The tiny Village of Sagaponack, a 4.7-square-mile super-wealthy enclave in the Town of Southampton, has a population of fewer than 500 souls. Yet by many measures, its zip code — 11962 — is the most exclusive in America.
When the real estate listings website PropertyShark did a survey of the most expensive zip codes in which to buy single-family homes, based on residential sales in 2015, Sagaponack came out on top, with a median sale price of $8.5 million. (Forbes, which did a similar ranking, using a slightly different methodology, put the village at number two.)
As a rule, very few properties change hands in Sagaponack, which until a few decades ago was a rural stretch of farmland. In recent years, though, that changed as CEOs and famed performers of all types flocked to build exclusive compounds in the quiet, oceanfront domain.

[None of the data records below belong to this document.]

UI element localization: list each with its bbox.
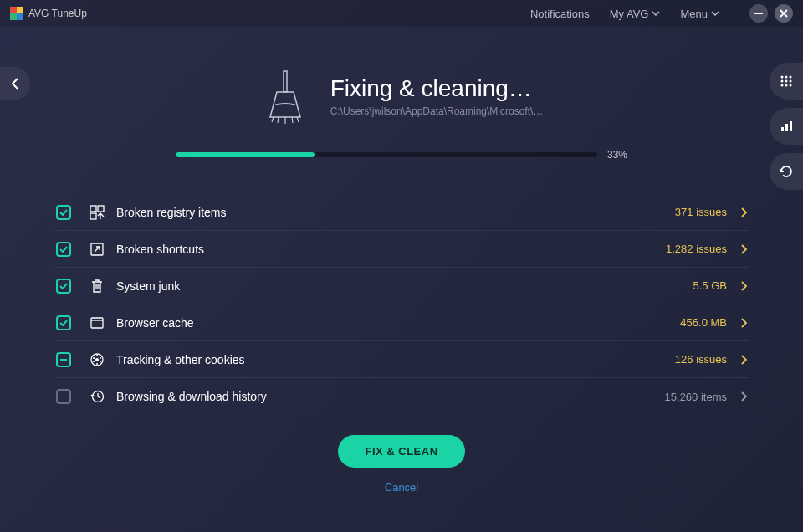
hero: Fixing & cleaning… C:\Users\jwilson\AppD… <box>0 67 803 161</box>
svg-point-11 <box>781 84 784 87</box>
list-item: System junk5.5 GB <box>54 268 749 304</box>
svg-point-28 <box>93 361 95 362</box>
item-value: 126 issues <box>675 353 727 366</box>
item-label: Broken shortcuts <box>116 243 204 256</box>
apps-grid-button[interactable] <box>770 63 803 100</box>
titlebar-nav: Notifications My AVG Menu <box>530 4 793 23</box>
svg-rect-1 <box>17 7 23 13</box>
item-value: 371 issues <box>675 206 727 218</box>
shortcut-icon <box>90 242 105 257</box>
broom-icon <box>260 67 310 125</box>
stats-button[interactable] <box>770 108 803 145</box>
grid-icon <box>780 74 793 88</box>
item-label: System junk <box>116 279 180 293</box>
svg-point-27 <box>96 363 98 365</box>
item-checkbox[interactable] <box>56 279 71 294</box>
list-item: Broken registry items371 issues <box>54 194 749 231</box>
page-title: Fixing & cleaning… <box>330 75 544 102</box>
minimize-icon <box>754 13 763 14</box>
undo-icon <box>779 164 794 179</box>
item-checkbox[interactable] <box>56 352 71 367</box>
svg-point-29 <box>93 357 95 359</box>
my-avg-dropdown[interactable]: My AVG <box>610 8 661 20</box>
chevron-down-icon <box>711 11 719 16</box>
svg-point-26 <box>100 361 101 362</box>
svg-point-5 <box>781 76 784 79</box>
side-tools <box>770 63 803 190</box>
menu-label: Menu <box>680 8 708 20</box>
history-button[interactable] <box>770 153 803 190</box>
app-logo: AVG TuneUp <box>10 7 87 20</box>
svg-rect-4 <box>754 13 763 14</box>
list-item: Browsing & download history15,260 items <box>54 378 749 415</box>
avg-logo-icon <box>10 7 23 20</box>
svg-rect-19 <box>90 213 96 219</box>
svg-point-13 <box>790 84 792 87</box>
chevron-right-icon[interactable] <box>740 318 747 328</box>
svg-point-25 <box>100 357 101 359</box>
browser-icon <box>90 315 105 330</box>
svg-point-9 <box>785 80 788 83</box>
menu-dropdown[interactable]: Menu <box>680 8 719 20</box>
cancel-link[interactable]: Cancel <box>385 481 418 494</box>
close-button[interactable] <box>775 4 793 23</box>
svg-point-12 <box>785 84 788 87</box>
item-value: 15,260 items <box>665 391 727 403</box>
item-checkbox[interactable] <box>56 242 71 257</box>
svg-rect-16 <box>790 121 792 131</box>
fix-and-clean-button[interactable]: FIX & CLEAN <box>338 435 464 468</box>
list-item: Broken shortcuts1,282 issues <box>54 231 749 268</box>
svg-point-23 <box>95 358 99 361</box>
item-value: 1,282 issues <box>666 243 727 255</box>
issues-list: Broken registry items371 issuesBroken sh… <box>54 194 749 415</box>
app-name: AVG TuneUp <box>28 8 87 19</box>
item-label: Browser cache <box>116 316 194 330</box>
progress-bar <box>176 152 597 157</box>
chevron-right-icon[interactable] <box>740 355 747 365</box>
svg-rect-0 <box>10 7 17 13</box>
svg-rect-18 <box>98 206 104 212</box>
svg-point-10 <box>790 80 792 83</box>
chevron-right-icon[interactable] <box>740 244 747 254</box>
current-path: C:\Users\jwilson\AppData\Roaming\Microso… <box>330 105 544 117</box>
item-checkbox[interactable] <box>56 389 71 404</box>
item-label: Broken registry items <box>116 206 226 219</box>
item-value: 456.0 MB <box>680 316 727 329</box>
my-avg-label: My AVG <box>610 8 649 20</box>
svg-rect-21 <box>91 318 103 328</box>
actions: FIX & CLEAN Cancel <box>0 435 803 494</box>
svg-point-6 <box>785 76 788 79</box>
chevron-left-icon <box>11 78 19 90</box>
chevron-right-icon[interactable] <box>740 207 747 217</box>
history-icon <box>90 389 105 404</box>
svg-point-8 <box>781 80 784 83</box>
item-value: 5.5 GB <box>693 279 727 292</box>
bar-chart-icon <box>780 120 793 133</box>
svg-rect-14 <box>781 127 784 131</box>
progress-percent: 33% <box>607 149 627 161</box>
chevron-down-icon <box>652 11 660 16</box>
trash-icon <box>90 279 105 294</box>
svg-rect-15 <box>785 124 788 131</box>
item-label: Tracking & other cookies <box>116 353 245 366</box>
progress: 33% <box>176 149 627 161</box>
minimize-button[interactable] <box>749 4 768 23</box>
cookie-icon <box>90 352 105 367</box>
item-checkbox[interactable] <box>56 315 71 330</box>
titlebar: AVG TuneUp Notifications My AVG Menu <box>0 0 803 27</box>
chevron-right-icon[interactable] <box>740 391 747 402</box>
notifications-link[interactable]: Notifications <box>530 8 590 20</box>
svg-rect-2 <box>10 13 17 20</box>
list-item: Browser cache456.0 MB <box>54 304 749 341</box>
registry-icon <box>90 205 105 220</box>
progress-fill <box>176 152 315 157</box>
svg-point-7 <box>790 76 792 79</box>
chevron-right-icon[interactable] <box>740 281 747 291</box>
close-icon <box>780 9 788 18</box>
svg-point-24 <box>96 355 98 356</box>
item-label: Browsing & download history <box>116 390 267 403</box>
list-item: Tracking & other cookies126 issues <box>54 341 749 378</box>
svg-rect-3 <box>17 13 23 20</box>
item-checkbox[interactable] <box>56 205 71 220</box>
svg-rect-17 <box>90 206 96 212</box>
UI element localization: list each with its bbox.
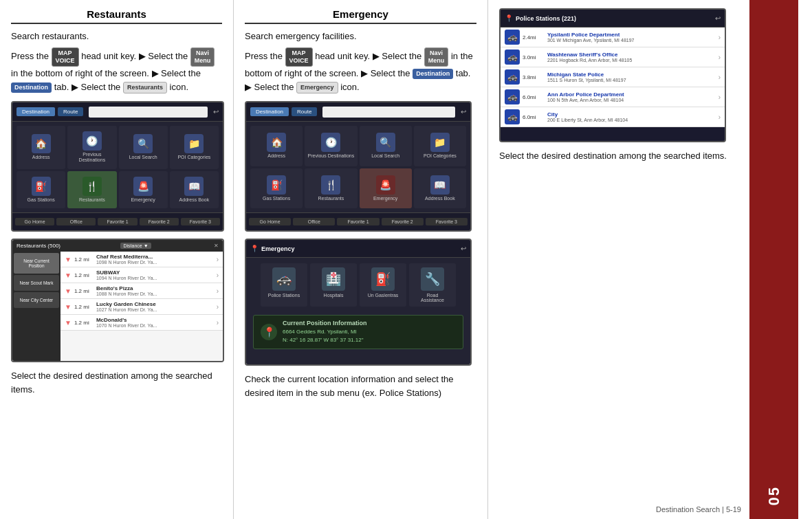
police-icon-1: 🚓 (505, 30, 520, 45)
nav-icon-local-mid[interactable]: 🔍Local Search (360, 126, 412, 166)
nav-icon-address-mid[interactable]: 🏠Address (250, 126, 303, 166)
chapter-number: 05 (765, 486, 783, 505)
hospitals-icon[interactable]: 🏥 Hospitals (310, 263, 357, 307)
prevdest-label-left: Previous Destinations (69, 152, 115, 164)
nav-icon-poi-left[interactable]: 📁POI Categories (170, 126, 219, 169)
nav-icon-poi-mid[interactable]: 📁POI Categories (414, 126, 466, 166)
fav3-btn-mid[interactable]: Favorite 3 (426, 218, 468, 225)
nav-icon-local-left[interactable]: 🔍Local Search (119, 126, 168, 169)
nav-icon-rest-left[interactable]: 🍴Restaurants (67, 171, 116, 208)
near-scout-nav[interactable]: Near Scout Mark (14, 275, 59, 291)
rest-name-2: SUBWAY (96, 269, 214, 276)
emergency-icon-key[interactable]: Emergency (296, 82, 338, 93)
police-item-1[interactable]: 🚓 2.4mi Ypsilanti Police Department 301 … (501, 27, 725, 47)
nav-icon-address-left[interactable]: 🏠Address (17, 126, 65, 169)
restaurants-icon-key[interactable]: Restaurants (123, 82, 167, 93)
police-arrow-4: › (718, 93, 721, 101)
rest-info-2: SUBWAY 1094 N Huron River Dr. Ya... (96, 269, 214, 280)
police-item-3[interactable]: 🚓 3.8mi Michigan State Police 1511 S Hur… (501, 67, 725, 87)
nav-back-left[interactable]: ↩ (213, 108, 219, 115)
nav-icon-rest-mid[interactable]: 🍴Restaurants (305, 168, 357, 209)
police-icon-4: 🚓 (505, 89, 520, 104)
emerg-label-left: Emergency (131, 197, 155, 203)
go-home-btn-left[interactable]: Go Home (15, 218, 54, 225)
gas-label-mid: Gas Stations (263, 196, 290, 201)
police-item-4[interactable]: 🚓 6.0mi Ann Arbor Police Department 100 … (501, 87, 725, 107)
arrow-icon-1: ▼ (65, 256, 72, 263)
rest-info-1: Chaf Rest Mediterra... 1098 N Huron Rive… (96, 254, 214, 265)
nav-icon-emerg-mid[interactable]: 🚨Emergency (360, 168, 412, 209)
rest-icon-left: 🍴 (83, 177, 102, 196)
nav-icon-book-mid[interactable]: 📖Address Book (414, 168, 466, 209)
arrow-icon-2: ▼ (65, 272, 72, 279)
police-back-btn[interactable]: ↩ (715, 14, 721, 22)
chevron-4: › (217, 303, 219, 311)
nav-top-bar-mid: Destination Route ↩ (246, 102, 470, 122)
dist-1: 1.2 mi (74, 256, 94, 263)
map-voice-key-left[interactable]: MAPVOICE (52, 47, 79, 67)
navi-menu-key-left[interactable]: NaviMenu (190, 47, 215, 67)
police-dist-1: 2.4mi (523, 34, 545, 41)
near-city-nav[interactable]: Near City Center (14, 292, 59, 308)
police-pin-icon: 📍 (505, 14, 513, 22)
rest-item-5[interactable]: ▼ 1.2 mi McDonald's 1070 N Huron River D… (61, 315, 223, 331)
police-top-bar: 📍 Police Stations (221) ↩ (501, 10, 725, 27)
police-arrow-1: › (718, 34, 721, 41)
police-stations-icon[interactable]: 🚓 Police Stations (261, 263, 307, 307)
police-item-2[interactable]: 🚓 3.0mi Washtenaw Sheriff's Office 2201 … (501, 47, 725, 67)
destination-tab-key-mid[interactable]: Destination (413, 69, 453, 79)
rest-item-3[interactable]: ▼ 1.2 mi Benito's Pizza 1088 N Huron Riv… (61, 283, 223, 299)
destination-tab-key-left[interactable]: Destination (11, 82, 52, 93)
nav-search-bar-left[interactable] (89, 107, 208, 118)
chevron-3: › (217, 287, 219, 295)
emergency-section: Emergency Search emergency facilities. P… (234, 0, 488, 519)
police-screen-title: Police Stations (221) (516, 15, 576, 22)
nav-icon-gas-mid[interactable]: ⛽Gas Stations (250, 168, 303, 209)
nav-icon-book-left[interactable]: 📖Address Book (170, 171, 219, 208)
map-voice-key-mid[interactable]: MAPVOICE (285, 47, 313, 67)
nav-icon-prevdest-left[interactable]: 🕐Previous Destinations (67, 126, 116, 169)
emerg-back-btn[interactable]: ↩ (461, 245, 466, 252)
nav-icon-prevdest-mid[interactable]: 🕐Previous Destinations (305, 126, 357, 166)
navi-menu-key-mid[interactable]: NaviMenu (424, 47, 449, 67)
rest-close[interactable]: ✕ (214, 243, 219, 249)
dist-select[interactable]: Distance ▼ (120, 243, 151, 249)
gas-stations-emerg-icon[interactable]: ⛽ Un Gaslentras (360, 263, 406, 307)
rest-list: ▼ 1.2 mi Chaf Rest Mediterra... 1098 N H… (61, 252, 223, 361)
office-btn-mid[interactable]: Office (293, 218, 335, 225)
rest-addr-1: 1098 N Huron River Dr. Ya... (96, 260, 214, 265)
nav-back-mid[interactable]: ↩ (461, 108, 466, 115)
fav1-btn-left[interactable]: Favorite 1 (98, 218, 137, 225)
book-label-left: Address Book (179, 197, 210, 203)
fav2-btn-left[interactable]: Favorite 2 (140, 218, 179, 225)
nav-screen-left: Destination Route ↩ 🏠Address 🕐Previous D… (11, 101, 224, 232)
police-list: 🚓 2.4mi Ypsilanti Police Department 301 … (501, 27, 725, 127)
rest-name-3: Benito's Pizza (96, 285, 214, 291)
destination-tab-left[interactable]: Destination (17, 107, 55, 116)
nav-icon-emerg-left[interactable]: 🚨Emergency (119, 171, 168, 208)
police-item-5[interactable]: 🚓 6.0mi City 200 E Liberty St, Ann Arbor… (501, 107, 725, 127)
fav2-btn-mid[interactable]: Favorite 2 (382, 218, 424, 225)
rest-name-1: Chaf Rest Mediterra... (96, 254, 214, 260)
police-dist-3: 3.8mi (523, 74, 545, 80)
route-tab-left[interactable]: Route (58, 107, 83, 116)
fav3-btn-left[interactable]: Favorite 3 (181, 218, 220, 225)
police-result-section: 📍 Police Stations (221) ↩ 🚓 2.4mi Ypsila… (488, 0, 749, 519)
rest-item-1[interactable]: ▼ 1.2 mi Chaf Rest Mediterra... 1098 N H… (61, 252, 223, 267)
route-tab-mid[interactable]: Route (292, 107, 317, 116)
fav1-btn-mid[interactable]: Favorite 1 (337, 218, 379, 225)
gas-icon-mid: ⛽ (267, 175, 286, 195)
rest-icon-mid: 🍴 (321, 175, 340, 195)
gas-label-left: Gas Stations (28, 197, 55, 203)
road-assistance-icon[interactable]: 🔧 Road Assistance (409, 263, 456, 307)
destination-tab-mid[interactable]: Destination (250, 107, 289, 116)
rest-item-4[interactable]: ▼ 1.2 mi Lucky Garden Chinese 1027 N Hur… (61, 299, 223, 315)
book-icon-mid: 📖 (430, 175, 450, 195)
nav-icon-gas-left[interactable]: ⛽Gas Stations (17, 171, 65, 208)
office-btn-left[interactable]: Office (56, 218, 96, 225)
rest-item-2[interactable]: ▼ 1.2 mi SUBWAY 1094 N Huron River Dr. Y… (61, 267, 223, 283)
go-home-btn-mid[interactable]: Go Home (249, 218, 291, 225)
address-icon-mid: 🏠 (267, 133, 286, 152)
near-current-nav[interactable]: Near Current Position (14, 253, 59, 274)
nav-search-bar-mid[interactable] (322, 107, 455, 118)
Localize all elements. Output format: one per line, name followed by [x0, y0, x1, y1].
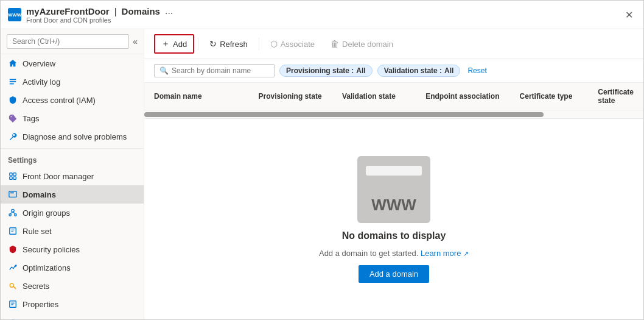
svg-rect-8 — [10, 193, 14, 194]
col-endpoint: Endpoint association — [425, 92, 519, 101]
val-chip-value: All — [444, 66, 453, 75]
domain-search-input[interactable] — [172, 66, 269, 75]
reset-filter-link[interactable]: Reset — [467, 66, 486, 75]
title-bar: WWW myAzureFrontDoor | Domains ... Front… — [1, 1, 643, 29]
title-area: myAzureFrontDoor | Domains ... Front Doo… — [26, 5, 173, 24]
col-prov-state: Provisioning state — [259, 92, 342, 101]
home-icon — [8, 59, 18, 68]
rule-icon — [8, 226, 18, 236]
plus-icon: ＋ — [161, 38, 170, 49]
sidebar-item-label: Access control (IAM) — [23, 96, 96, 105]
sidebar-item-optimizations[interactable]: Optimizations — [1, 258, 144, 277]
manager-icon — [8, 171, 18, 181]
content-area: ＋ Add ↻ Refresh ⬡ Associate 🗑 Delete dom… — [144, 29, 643, 319]
add-button[interactable]: ＋ Add — [154, 34, 194, 54]
col-val-state: Validation state — [342, 92, 425, 101]
svg-point-18 — [10, 283, 13, 287]
settings-section-label: Settings — [1, 148, 144, 167]
collapse-button[interactable]: « — [133, 37, 138, 46]
sidebar-item-origin-groups[interactable]: Origin groups — [1, 204, 144, 222]
scrollbar-thumb — [144, 112, 544, 117]
domain-search[interactable]: 🔍 — [154, 64, 275, 77]
horizontal-scrollbar[interactable] — [144, 110, 643, 119]
sidebar-item-tags[interactable]: Tags — [1, 109, 144, 127]
empty-state-title: No domains to display — [342, 230, 446, 241]
close-button[interactable]: ✕ — [621, 7, 636, 22]
svg-rect-4 — [13, 173, 16, 176]
lock-icon — [8, 318, 18, 319]
empty-state-subtitle: Add a domain to get started. Learn more … — [319, 249, 469, 258]
provisioning-state-filter[interactable]: Provisioning state : All — [279, 65, 373, 77]
sidebar-item-label: Tags — [23, 114, 39, 123]
properties-icon — [8, 299, 18, 309]
sidebar-item-properties[interactable]: Properties — [1, 295, 144, 313]
svg-rect-7 — [9, 191, 16, 197]
col-cert-type: Certificate type — [520, 92, 598, 101]
sidebar-item-locks[interactable]: Locks — [1, 313, 144, 319]
sidebar-item-rule-set[interactable]: Rule set — [1, 222, 144, 240]
prov-chip-value: All — [356, 66, 365, 75]
learn-more-label: Learn more — [421, 249, 461, 258]
toolbar: ＋ Add ↻ Refresh ⬡ Associate 🗑 Delete dom… — [144, 29, 643, 59]
resource-name: myAzureFrontDoor — [26, 6, 110, 16]
sidebar-item-domains[interactable]: Domains — [1, 185, 144, 204]
page-title: Domains — [122, 6, 160, 16]
prov-chip-label: Provisioning state : — [286, 66, 354, 75]
tag-icon — [8, 113, 18, 123]
sidebar-search-input[interactable] — [7, 34, 129, 49]
trash-icon: 🗑 — [331, 39, 339, 49]
main-layout: « Overview Activity log Access control — [1, 29, 643, 319]
associate-button[interactable]: ⬡ Associate — [263, 35, 322, 53]
sidebar-item-secrets[interactable]: Secrets — [1, 277, 144, 295]
www-text: WWW — [371, 196, 416, 215]
sidebar-item-front-door-manager[interactable]: Front Door manager — [1, 167, 144, 185]
sidebar: « Overview Activity log Access control — [1, 29, 144, 319]
svg-point-10 — [9, 214, 12, 216]
empty-state: WWW No domains to display Add a domain t… — [144, 119, 643, 319]
sidebar-item-label: Rule set — [23, 227, 52, 236]
domains-icon — [8, 190, 18, 199]
svg-rect-5 — [10, 177, 12, 179]
learn-more-link[interactable]: Learn more ↗ — [421, 249, 469, 258]
refresh-button[interactable]: ↻ Refresh — [202, 35, 255, 53]
sidebar-item-label: Diagnose and solve problems — [23, 132, 127, 141]
toolbar-separator — [198, 38, 198, 50]
table-header: Domain name Provisioning state Validatio… — [144, 83, 643, 110]
delete-domain-button[interactable]: 🗑 Delete domain — [323, 35, 401, 53]
svg-rect-2 — [10, 84, 14, 85]
sidebar-item-security-policies[interactable]: Security policies — [1, 240, 144, 258]
resource-subtitle: Front Door and CDN profiles — [26, 16, 173, 24]
add-domain-button[interactable]: Add a domain — [359, 265, 429, 283]
sidebar-item-label: Secrets — [23, 282, 49, 291]
origin-icon — [8, 208, 18, 218]
svg-point-11 — [15, 214, 17, 216]
sidebar-item-diagnose[interactable]: Diagnose and solve problems — [1, 127, 144, 146]
wrench-icon — [8, 132, 18, 141]
optimizations-icon — [8, 263, 18, 272]
sidebar-item-label: Locks — [23, 318, 43, 320]
empty-subtitle-text: Add a domain to get started. — [319, 249, 418, 258]
more-options-icon[interactable]: ... — [165, 5, 173, 16]
sidebar-item-overview[interactable]: Overview — [1, 54, 144, 73]
www-illustration: WWW — [357, 156, 430, 223]
security-icon — [8, 244, 18, 254]
key-icon — [8, 281, 18, 291]
sidebar-item-access-control[interactable]: Access control (IAM) — [1, 91, 144, 109]
validation-state-filter[interactable]: Validation state : All — [377, 65, 461, 77]
refresh-icon: ↻ — [209, 39, 217, 49]
sidebar-item-label: Domains — [23, 190, 56, 199]
title-separator: | — [114, 6, 117, 16]
col-cert-state: Certificate state — [598, 88, 634, 105]
sidebar-item-label: Overview — [23, 59, 55, 68]
sidebar-item-label: Origin groups — [23, 208, 70, 218]
sidebar-item-label: Activity log — [23, 77, 60, 87]
sidebar-item-activity-log[interactable]: Activity log — [1, 73, 144, 91]
sidebar-item-label: Front Door manager — [23, 172, 94, 181]
app-icon: WWW — [8, 8, 21, 21]
address-bar-decoration — [366, 166, 422, 176]
svg-line-13 — [13, 212, 15, 214]
svg-rect-0 — [10, 79, 16, 80]
toolbar-separator-2 — [259, 38, 259, 50]
svg-point-17 — [15, 265, 17, 266]
svg-rect-14 — [10, 228, 16, 235]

The village counts “Tonight Show” host Jimmy Fallon and real estate magnate Billy Macklowe among its homeowners. Prior notable inhabitants include Billy Joel, Caroline Kennedy, Truman Capote, and Bill and Hillary Clinton. The former (and perhaps future) White House occupants summered in the village in 2013.
But the weather isn’t always fair in paradise. While many can only daydream of owning a Sagaponack mansion, some struggle to get out. Piano man Billy Joel sold his home at 9 Gibson Lane in 2014, for $19 million, down from an initial asking price of $23.5 million. And Lloyd Blankfein, chairman and CEO of Goldman Sachs, finally found a buyer for his 6,500-square-foot, seven-bedroom Sagaponack home at 121 Parsonage Lane in 2016 — but only after multiple price cuts. Blankfein and his wife had been trying to unload it ever since purchasing a much larger $32.5 million estate in Bridgehampton in 2012.
And some Sagaponack spreads are tough to pin a value on. Billionaire Ira Rennert —who made his fortune in the rough-and-tumble 1980s junk-bond world and went on to build a vast, privately held industrial conglomerate — built his compound from the ground up. The sprawling 29-bedroom, 39-bathroom mansion includes a 100-car garage and a 164-seat theater.
The property has been featured in a long-running lawsuit against Rennert and his investment company Renco by creditors of the defunct Magnesium Corporation of America who claim he siphoned off $100 million before the company’s bankruptcy to pay for construction of the estate, which has an assessed value of $250 million. Rennert’s lawyers are currently appealing a judgment against him.
“If you find residential excess interesting or exciting, our cup runneth over,” said Donald Louchheim, who has served as Mayor of Sagaponack since the village’s incorporation in 2005, and has been a resident of the area for 45 years.
Louchheim isn’t impressed by the fact that the village has been branded the country’s priciest zip code to own a home in, though he acknowledged that one of the unique challenges of running one of the most exclusive areas in the world is “saying no to people who are accustomed to getting whatever they want.”
Even by Hampton’s standards, the village is larger than life. “Sagaponack is definitely an area where the 1 percent is in the majority,” said Jay Schneiderman, Southampton’s town supervisor.
This can lead to some “Through the Looking Glass” situations. For example, the wealthy residents once demanded that a new tax be levied — on themselves. Schneiderman said they taxed themselves more than $20 million to put sand on six miles of shoreline to lessen the effects of erosion.
And, in 2012, a crowd of 15 residents turned up at a public hearing after they were shocked to learn that the municipality was considering tightening the zoning requirements pertaining to tennis courts, essentially banning new courts on one-and-a-half-acre properties or smaller.
They argued that the proposed rule would deprive them of hundreds of thousands of dollars in home value if they couldn’t build tennis courts. “Having a tennis court on one’s property is a critical right, akin to having a spare bedroom or finished basement,” one resident told local news site 27East.
The village eventually compromised by allowing new courts to be built near property lines if they were sunken four feet below the ground.